放課後の電子工作 HOME > デュアル Z80 CP/M マシン [ Lynx ] |
2007年6月9日 更新 |
デュアル Z80 CP/M マシン [ Lynx ]
|
デュアル Z80 CP/M マシン [ Lynx ] |
〜 これまた記憶が怪しいですが、1980年代初めごろだったんじゃないかと思います。 その頃にはもう6800のシステムを設計製作していた私にとって、この本は自作魂をくすぐる、とても、とても魅力的な本でした。 この本をベースにして、自分なりにさまざまなアレンジを加えたシステムが、[ Lynx ] です。 |
CPU |
・メイン(主制御用) Z80A (4MHz) |
メインメモリ |
64Kバイト |
ストレージ |
・Aドライブ : RAMディスク(バッテリバックアップ付き) 128Kバイト |
キーボード |
アルプス製 AKB-3320改 シリアル通信により、本体とセパレート |
ポート |
・8ビットパラレルポート×2 |
CRT |
【テキスト部】 |
当時の8ビット機はCRT制御が処理スピードのネックになっていました。 グラフィック能力を、毎分何本の線が引けるかで競ったりしてましたね。 LynxではかのPC-9801に採用されていたμPD7220を98同様に2個使いにしました。 さらにCRT制御をサブCPUにまかせ、メインCPUの負担を軽くする事で、8ビット機の遅さに関する弱点をカバーするようにしました。
Pyxisのハードウェア設計コンテスト最終レポートP.28の写真8−4にもありますように、最初のストレージデバイスは8インチFDDでした。 それも、この Pyxis の頃にはNEC製FD-1165A(両面倍密、いわゆる2D)になっていますが、それ以前は中古の片面単密ドライブYD-74C(確か\35,000だった)でした。 このドライブにはとてもお世話になったのですが、難は、とにかく「うるさい」。 FD-1165Aもそうでしたが、8インチドライブはとにかくうるさかったです。 モータ音、シーク音、ヘッドロード音・・・今でも良く覚えています。 そんなわけで、RAMディスクを作ることにしたのでした。 その後3.5インチドライブのシステムに移行して、現在に至っています。
キャラクタ・ジェネレータが手に入らなくて・・・結局、手作りしました。 ROMの領域が余ったので、スクリプトフォント(筆記体)まで作りました。 凝り性・・・ですかね・・・やっぱり。
キーボードを本体と分離したのは結構先進的だったのではないでしょうか・・・なんてね。
バッテリバックアップされたRAMディスクからCP/Mをブートできるようになっています。

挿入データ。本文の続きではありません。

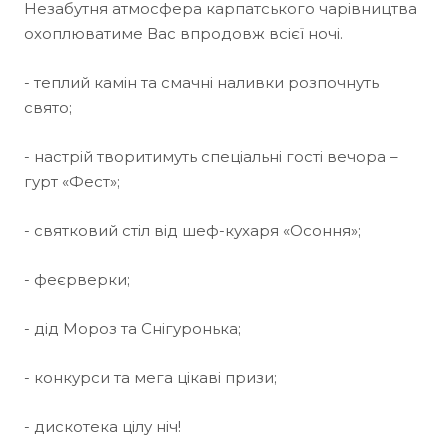
Незабутня атмосфера карпатського чарівництва
охоплюватиме Вас впродовж всієї ночі.
- теплий камін та смачні наливки розпочнуть
свято;
- настрій творитимуть спеціальні гості вечора –
гурт «Фест»;
- святковий стіл від шеф-кухаря «Осоння»;
- феєрверки;
- дід Мороз та Снігуронька;
- конкурси та мега цікаві призи;
- дискотека цілу ніч!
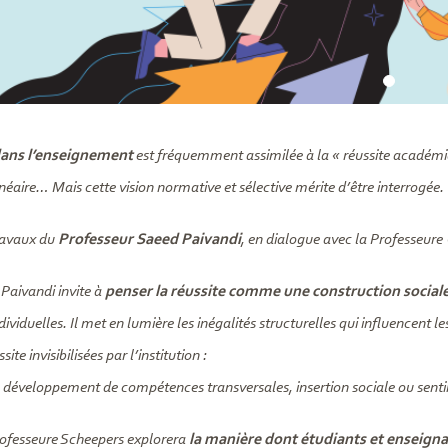
dans l’enseignement
est fréquemment assimilée à la « réussite académi
néaire… Mais cette vision normative et sélective mérite d’être interrogée.
travaux du
Professeur Saeed Paivandi
, en dialogue avec la Professeure
Paivandi invite à
penser la réussite comme une construction sociale 
ndividuelles. Il met en lumière les inégalités structurelles qui influencent
ite invisibilisées par l’institution :
 développement de compétences transversales, insertion sociale ou sen
rofesseure Scheepers explorera
la manière dont étudiants et enseigna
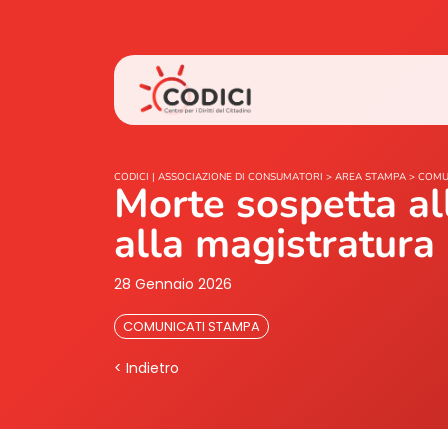
CODICI | ASSOCIAZIONE DI CONSUMATORI
>
AREA STAMPA
>
COMU
Morte sospetta all
alla magistratura
28 Gennaio 2026
COMUNICATI STAMPA
< Indietro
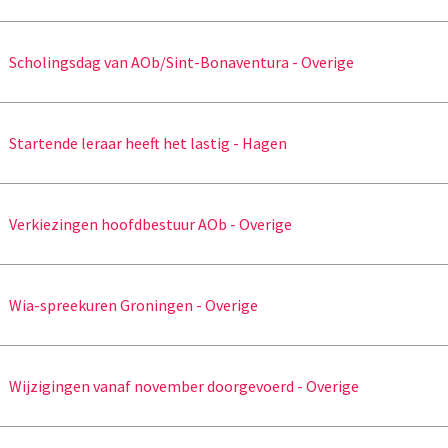
Scholingsdag van AOb/Sint-Bonaventura - Overige
Startende leraar heeft het lastig - Hagen
Verkiezingen hoofdbestuur AOb - Overige
Wia-spreekuren Groningen - Overige
Wijzigingen vanaf november doorgevoerd - Overige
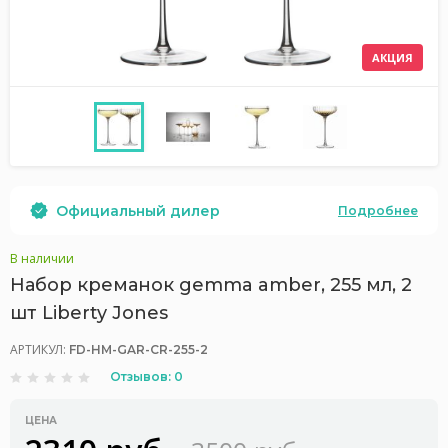
АКЦИЯ
Официальный дилер
Подробнее
В наличии
Набор креманок gemma amber, 255 мл, 2
шт Liberty Jones
АРТИКУЛ:
FD-HM-GAR-CR-255-2
Отзывов: 0
ЦЕНА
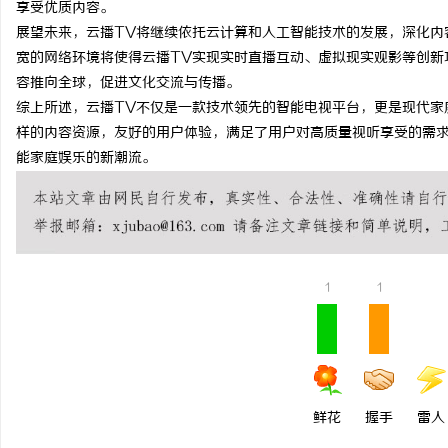
享受优质内容。
麻花影视：引领新时代喜剧影视创作的先锋力
云电影网：开启无限视界
展望未来，云播TV将继续依托云计算和人工智能技术的发展，深化内
宽的网络环境将使得云播TV实现实时直播互动、虚拟现实观影等创新
量
媒
容推向全球，促进文化交流与传播。
综上所述，云播TV不仅是一款技术领先的智能电视平台，更是现代家
样的内容资源，友好的用户体验，满足了用户对高质量视听享受的需求
能家庭娱乐的新潮流。
1
1
鲜花
握手
雷人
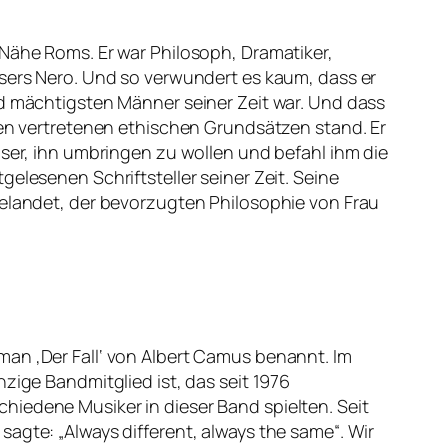
 Nähe Roms. Er war Philosoph, Dramatiker,
isers Nero. Und so verwundert es kaum, dass er
nd mächtigsten Männer seiner Zeit war. Und dass
ten vertretenen ethischen Grundsätzen stand. Er
iser, ihn umbringen zu wollen und befahl ihm die
elesenen Schriftsteller seiner Zeit. Seine
gelandet, der bevorzugten Philosophie von Frau
man ‚Der Fall‘ von Albert Camus benannt. Im
zige Bandmitglied ist, das seit 1976
hiedene Musiker in dieser Band spielten. Seit
agte: „Always different, always the same“. Wir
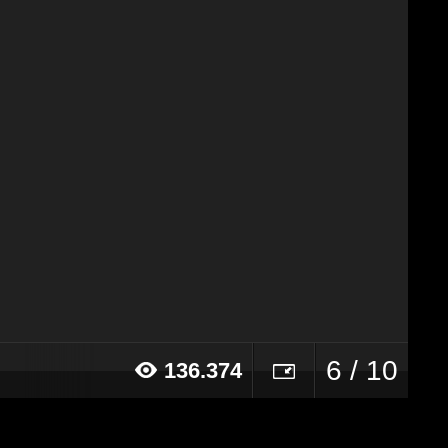
6 / 10
136.374
14 alle ore 10:10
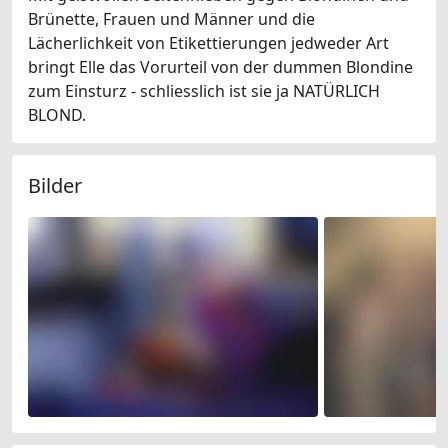
Brünette, Frauen und Männer und die
Lächerlichkeit von Etikettierungen jedweder Art
bringt Elle das Vorurteil von der dummen Blondine
zum Einsturz - schliesslich ist sie ja NATÜRLICH
BLOND.
Bilder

電源ONからほぼ瞬時にOSが起動して入力待ちの状態になります。精神衛生上とても好ましいです。
あと、もうひとつメリットが。いつCtrl-Cを押しても大丈夫です。システムディスクを要求されません。(CP/Mを使ったことのある方はおわかりですね)
まず苦労した事といえば、私の場合、資料(データシート)を集めることでしたね。 個人、特に学生が大企業の大代表に電話して資料を集めることが設計作業なんかよりずっと大変でした。 なかなか送ってくれないんですよね・・・まあ学生の趣味に付き合っても利益になりませんから・・・そりゃそうなんですが・・・。
こちらはFAXはおろか自分の下宿に電話も無い生活でしたので、事情を説明して、郵便で送ってもらうしかありませんでした。 それを考えると、今、インターネットで情報がいくらでも手に入る時代はまさに天国のようです。 (その後、そのデバイスを手に入れるのがまた大変だったりするわけです)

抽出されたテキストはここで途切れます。